Konami a fixé la date: Silent Hill: Townfall, nouveau chapitre de la série Silent Hill, sortira le 24 septembre 2026 sur PlayStation 5 et PC. Le jeu est développé par le studio écossais Screen Burn, l’ancien No Code, et publié par Annapurna Interactive avec Konami.
Cette annonce confirme surtout que Silent Hill est bien revenu au centre de l’attention. Après plus de dix ans d’apparitions irrégulières, la série repart avec un vrai souffle. Le remake de Silent Hill 2 y a clairement contribué: Konami affirme qu’il s’est vendu à plus de 2,5 millions d’exemplaires, signe que l’intérêt pour la licence est de nouveau très fort.
Avec Townfall, l’horreur quitte cette fois l’imaginaire de la petite ville américaine noyée dans le brouillard pour s’installer en 1996 sur St. Amelia, une île écossaise fictive, battue par les vents et mangée par la brume. Le simple changement de décor suffit à donner au jeu une identité différente dès les premières images, plus maritime, plus coupée du monde. Et pourtant, même avec des espaces ouverts, l’ensemble dégage quelque chose de presque claustrophobe. C’est assez étrange.

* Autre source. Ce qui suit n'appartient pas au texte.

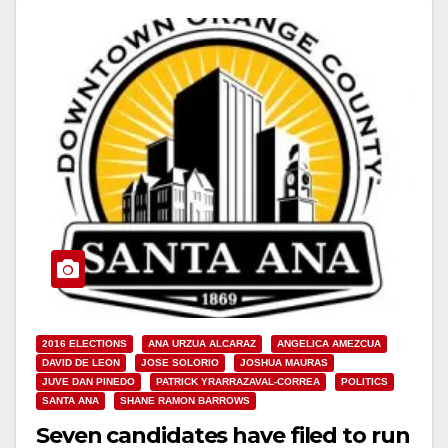
2016 ELECTIONS
ANA URZUA ALCARAZ
ANGELICA AMEZCUA
DAVID DE LEON
JOSE SOLORIO
JOSHUA MAURAS
JUVE DAN PINEDO
PATRICK YRARRAZAVAL-CORREA
POLITICS
SANTA ANA
SHANE RAMON BARROWS
Seven candidates have filed to run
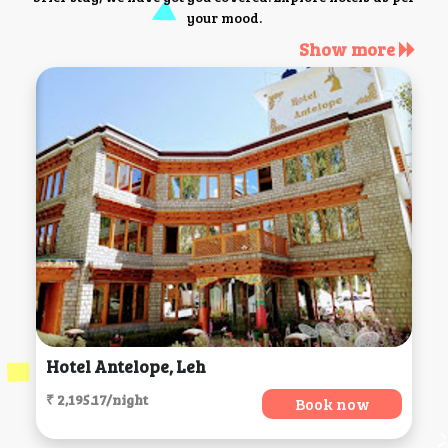
your mood.
Show more
Hotel Antelope, Leh
₹ 2,195.17/night
Book now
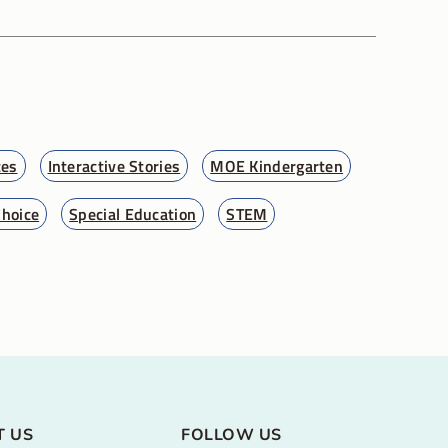
ces
Interactive Stories
MOE Kindergarten
Choice
Special Education
STEM
T US
FOLLOW US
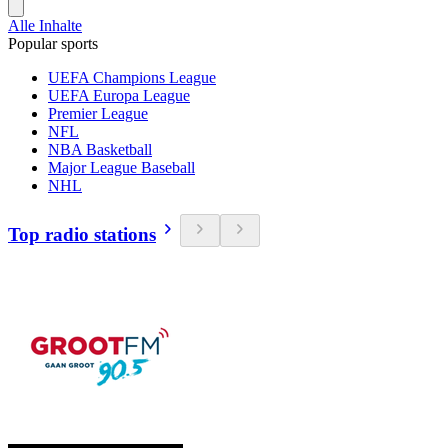
Alle Inhalte
Popular sports
UEFA Champions League
UEFA Europa League
Premier League
NFL
NBA Basketball
Major League Baseball
NHL
Top radio stations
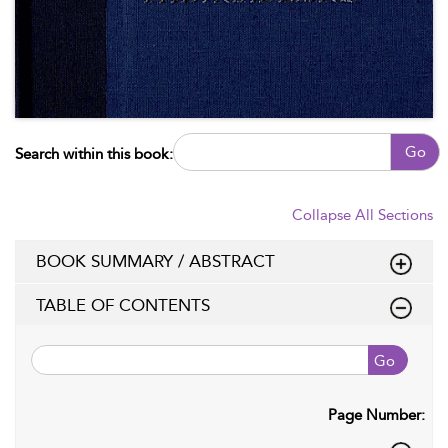
Go
Search within this book:
Collapse All Sections
BOOK SUMMARY / ABSTRACT
TABLE OF CONTENTS
Go
Page Number:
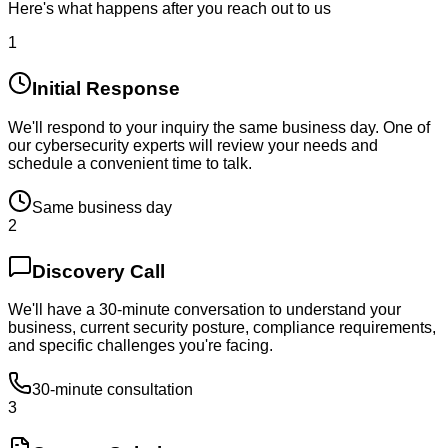
Here's what happens after you reach out to us
1
Initial Response
We'll respond to your inquiry the same business day. One of
our cybersecurity experts will review your needs and
schedule a convenient time to talk.
Same business day
2
Discovery Call
We'll have a 30-minute conversation to understand your
business, current security posture, compliance requirements,
and specific challenges you're facing.
30-minute consultation
3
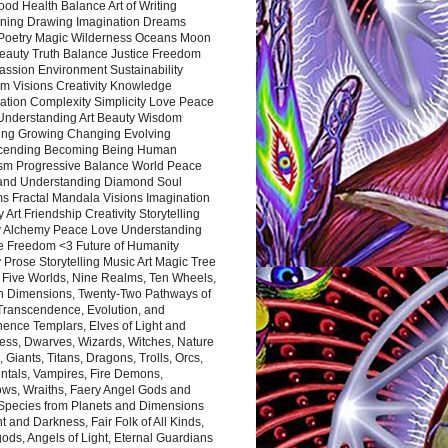
ood Health Balance Art of Writing
ning Drawing Imagination Dreams
 Poetry Magic Wilderness Oceans Moon
eauty Truth Balance Justice Freedom
ssion Environment Sustainability
m Visions Creativity Knowledge
ation Complexity Simplicity Love Peace
Understanding Art Beauty Wisdom
ing Growing Changing Evolving
cending Becoming Being Human
ism Progressive Balance World Peace
and Understanding Diamond Soul
s Fractal Mandala Visions Imagination
 Art Friendship Creativity Storytelling
y Alchemy Peace Love Understanding
ce Freedom <3 Future of Humanity
 Prose Storytelling Music Art Magic Tree
e Five Worlds, Nine Realms, Ten Wheels,
n Dimensions, Twenty-Two Pathways of
 Transcendence, Evolution, and
ence Templars, Elves of Light and
ess, Dwarves, Wizards, Witches, Nature
s, Giants, Titans, Dragons, Trolls, Orcs,
ntals, Vampires, Fire Demons,
ws, Wraiths, Faery Angel Gods and
 Species from Planets and Dimensions
ht and Darkness, Fair Folk of All Kinds,
ds, Angels of Light, Eternal Guardians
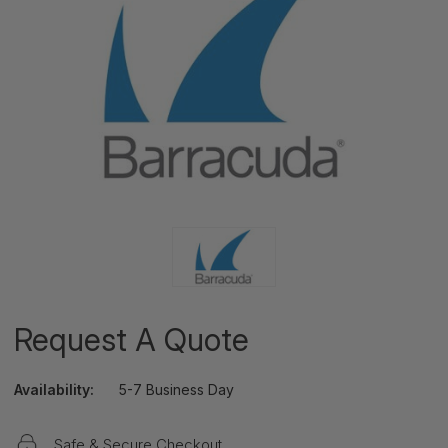
Request A Quote
Availability:
5-7 Business Day
Safe & Secure Checkout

Dans Silent Hill: Townfall, on suit Simon Ordell, un Américain qui se réveille sur l’île sans comprendre ce qui peut bien l’y rattacher. Son enquête doit aussi l’amener jusqu’au mystère de Zoe Ellis, une femme dont la présence semble hanter à la fois le récit et les lieux eux-mêmes.
L’idée la plus marquante de Townfall, c’est ce “CRTV”, un petit téléviseur cathodique transportable qui prend, d’une certaine manière, la place de la radio emblématique de la série. L’appareil ne sert pas juste à installer une ambiance inquiétante: il permet aussi de repérer des objectifs, de détecter des créatures à travers les murs et de faire surgir des indices narratifs sous forme de signaux vidéo instables dans lesquels Zoe Ellis apparaît.
Jon McKellan, chez Screen Burn, parle du milieu des années 1990 comme d’un “moment charnière” sur le plan technologique. Internet commence à entrer dans les usages, mais le quotidien n’est pas encore saturé de smartphones, de GPS ou d’outils numériques modernes. Du coup, les technologies de l’époque paraissent plus limitées, moins sûres, parfois capricieuses, et c’est justement ce qui les rend si efficaces pour faire monter l’angoisse.
Townfall passe aussi à la vue à la première personne, avec l’idée d’accentuer l’immersion et la vulnérabilité du joueur. Les premiers aperçus du jeu insistent déjà sur la tension de son atmosphère. Ils montrent aussi ce que le CRTV apporte concrètement: moins de dépendance à une interface classique, plus d’attention portée au décor, aux détails, à ce qui cloche dans le monde autour de soi.
Sur le fond, l’histoire devrait retrouver des thèmes très liés à Silent Hill, surtout la culpabilité et le mystère. Le récit semble clairement pensé pour alimenter les interprétations et les théories sur la durée. Plusieurs éléments visuels pointent déjà dans une direction assez nette, avec des références à la médecine et au système de santé, des allusions à l’hôpital, et même des pancartes de protestation appelant à “reprendre cette ville”.
Konami aurait laissé une vraie marge de manœuvre créative à Screen Burn, et ça se sent dans la manière dont le projet est abordé. Installé en Écosse, le studio cherche à restituer avec justesse l’atmosphère d’un petit port de pêche sombre, fatigué, en déclin. Si Silent Hill f doit représenter une autre face de la renaissance de la licence, Townfall pourrait bien être sa proposition la plus singulière.